Blake’s own singular views on imagination, states of being and seeing, his spirituality and his relationship with god clearly influenced his visions and what was perceived to be his ‘madness’.
In his book, Higgs delves into this and to great effect. We asked him about how Blake’s own unique worldview and state of mind can help us to understand more, keep an open mind and feel more connected to the universe.
“What’s so extraordinary about Blake’s worldview is how hard it is to map onto our existing set of philosophies or religions. He wasn’t sent to school as a child and was not taught to think or rationalise the world in any standard ways. His personal ‘reality tunnel’, then, was genuine – it was the product of a unique mind encountering the world and not being limited to how he was expected to perceive it.
“That the poetry and painting he then created appears so transcendent and affects us so deeply suggests that there is a form of truth in what he was trying to tell us – and that our own perceptions of the universe are far from complete.

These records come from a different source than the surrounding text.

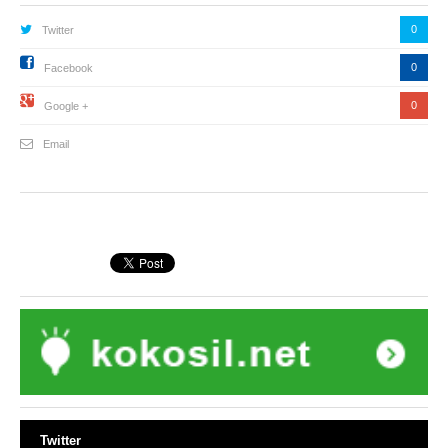
0
Twitter
0
Facebook
0
Google +
Email
Twitter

These are issues that directly relate to our understanding of our place in the universe, and what it means to be human, so it is perhaps not surprising that reading Blake can have a significant impact on how we see ourselves, and consequently on our quality of life.
“He is basically showing us that the mental models of the world that the rational part of our minds creates are not the full picture – that they are limited, incomplete and finite, which is why they often appear meaningless.”

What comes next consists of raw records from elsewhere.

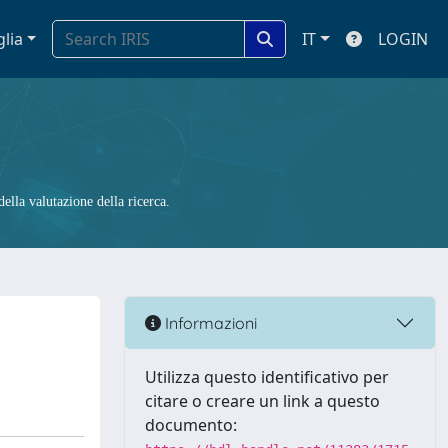
glia
IT
LOGIN
ella valutazione della ricerca.
Informazioni
Utilizza questo identificativo per
citare o creare un link a questo
documento:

In Chapter 12, of the book Higgs introduces the idea of mental health and ‘madness’ as a fluid thing, that is reactive to the societal context at the time. Higgs makes mention of the fact that many historians believe that societal changes such as the industrial revolution, empire and ‘a more scientific, rational worldview’ had a negative impact on people’s mental health, something that could have lead to the rise in numbers of people sent to lunatic asylums of the day such as Bedlam hospital in London.
The development of this scientific and rational state of mind meant that many who may have been previously seen as devoutly religious or close to god were now considered as ‘mad’
Early on in ‘William Blake vs The World’ John Higgs explores the possibility that Blake could have been experiencing an intense form of hyperphantasia that lead to what he interpreted as visions. Hyperphantasia has only in the last five years been more thoroughly researched and understood more due to interest in ‘the mind’s eye’ and its possible connections to consciousness.
The fact that this condition alone has been able to give William Blake scholars such as Higgs a new perspective on Blake’s fascinating mind proves that the reality in which a ‘sane’, ‘healthy’ or simply ‘imaginative’ mind exists is relative, and ever changing.
Rounding off our discussion on Blake, Higgs said, “Blake can lift us out of our mental ruts and rescue us from the dead ends we find ourselves in, he show us that there is more out there if we are prepared to perceive it. I can only speak for myself here, but I find this to be powerful medicine.”